米OpenAIは2026年5月7日、リアルタイム音声AIモデルの新世代3モデルをAPIに追加したと発表した。音声による会話・翻訳・文字起こしをリアルタイムで実現するこれらのモデルにより、開発者はより自然で高度な音声アプリを構築できるようになる。
発表された3モデルは次のとおりである。「GPT-Realtime-2」はGPT-5クラスの推論能力を備えた同社初の音声モデルで、複雑なリクエストへの対応や会話の自然な継続が可能。「GPT-Realtime-Translate」は70以上の入力言語から13の出力言語へリアルタイムで翻訳するライブ翻訳モデル。
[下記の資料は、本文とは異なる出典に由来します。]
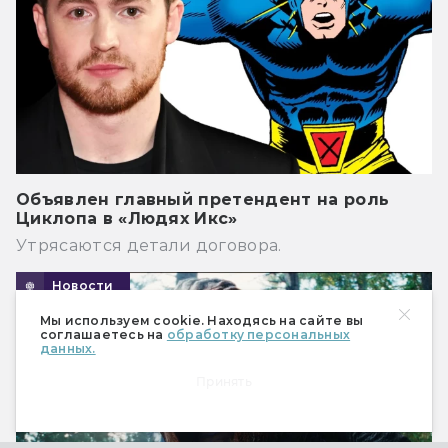
Объявлен главный претендент на роль
Циклопа в «Людях Икс»
Утрясаются детали договора.
Новости
Мы используем cookie. Находясь на сайте вы
соглашаетесь на
обработку персональных
данных.
Принять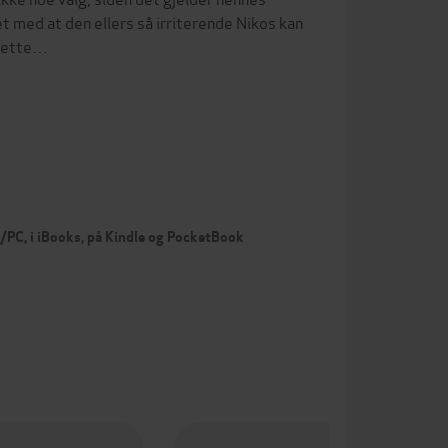
t med at den ellers så irriterende Nikos kan
e ette…
c/PC, i iBooks, på Kindle og PocketBook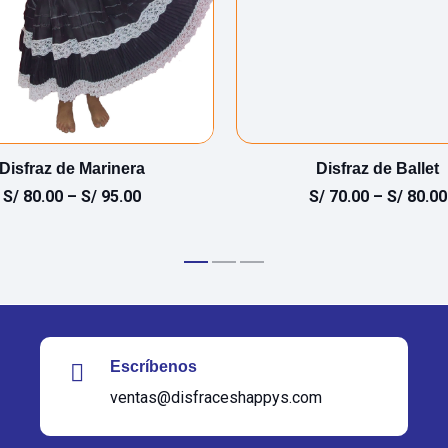
Disfraz de Marinera
Disfraz de Ballet
S/
80.00
–
S/
95.00
S/
70.00
–
S/
80.00
Escríbenos
ventas@disfraceshappys.com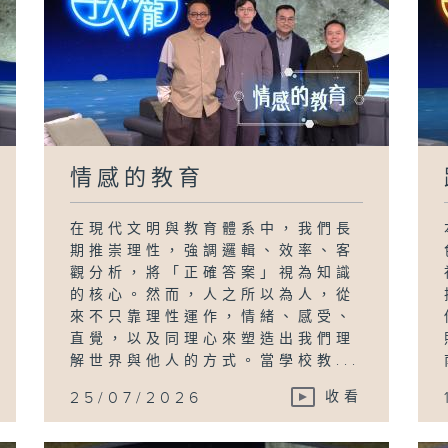
情感的教育
在現代文明與教育體系中，我們長
期推崇理性，強調邏輯、效率、客
觀分析，將「正確答案」視為知識
的核心。然而，人之所以為人，從
來不只靠理性運作，情緒、感受、
直覺，以及同理心來塑造出我們理
解世界與他人的方式。當學校教...
25/07/2026
收看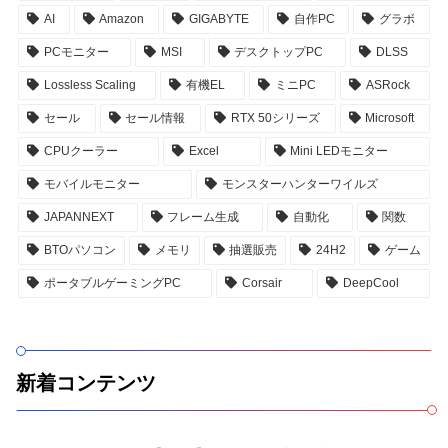
AI
Amazon
GIGABYTE
自作PC
グラボ
PCモニター
MSI
デスクトップPC
DLSS
Lossless Scaling
有機EL
ミニPC
ASRock
セール
セール情報
RTX 50シリーズ
Microsoft
CPUクーラー
Excel
Mini LEDモニター
モバイルモニター
モンスターハンターワイルズ
JAPANNEXT
フレーム生成
自動化
関数
BTOパソコン
メモリ
抽選販売
24H2
ゲーム
ポータブルゲーミングPC
Corsair
DeepCool
新着コンテンツ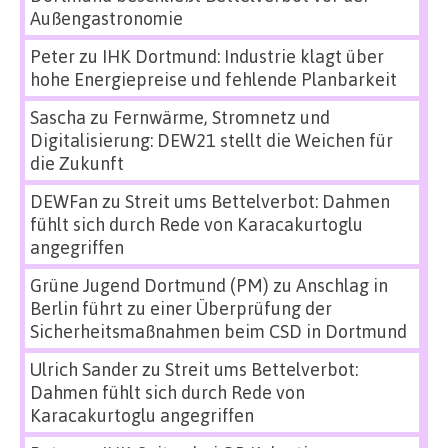
Außengastronomie
Peter
zu
IHK Dortmund: Industrie klagt über
hohe Energiepreise und fehlende Planbarkeit
Sascha
zu
Fernwärme, Stromnetz und
Digitalisierung: DEW21 stellt die Weichen für
die Zukunft
DEWFan
zu
Streit ums Bettelverbot: Dahmen
fühlt sich durch Rede von Karacakurtoglu
angegriffen
Grüne Jugend Dortmund (PM)
zu
Anschlag in
Berlin führt zu einer Überprüfung der
Sicherheitsmaßnahmen beim CSD in Dortmund
Ulrich Sander
zu
Streit ums Bettelverbot:
Dahmen fühlt sich durch Rede von
Karacakurtoglu angegriffen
「GPT-Realtime-Whisper」は話し手の発話に合わせてリアルタイムで文字起こしを行うストリーミング音声認識モデルである。
GPT-Realtime-2は従来モデル(GPT-Realtime-1.5)と比較して、音声知性の評価指標Big Bench Audioで15.2%、会話型指示追従の評価指標Audio MultiChallengeで13.8%それぞれスコアが向上している。推論処理中も会話を途切れさせずに継続できる設計が特徴だ。
料金体系はGPT-Realtime-2が音声入力トークンあたり32ドル/100万トークン、音声出力64ドル/100万トークン。GPT-Realtime-TranslateおよびGPT-Realtime-Whisperは分あたり課金で、それぞれ0.034ドル/分、0.017ドル/分に設定されている。すべてのモデルはRealtime APIで利用可能で、OpenAIのPlaygroundでも試用できる。

同社によると、すでにZillowがGPT-Realtime-2を複雑な音声対応に活用し、通話成功率とコンプライアンスの堅牢性が大幅に向上したと報告している。またDeutsche TelekomはGPT-Realtime-Translateを活用した多言語顧客対応の実証に取り組んでいる。安全対策として有害コンテンツ検知時に会話を自動停止するクラシファイアーも実装されている。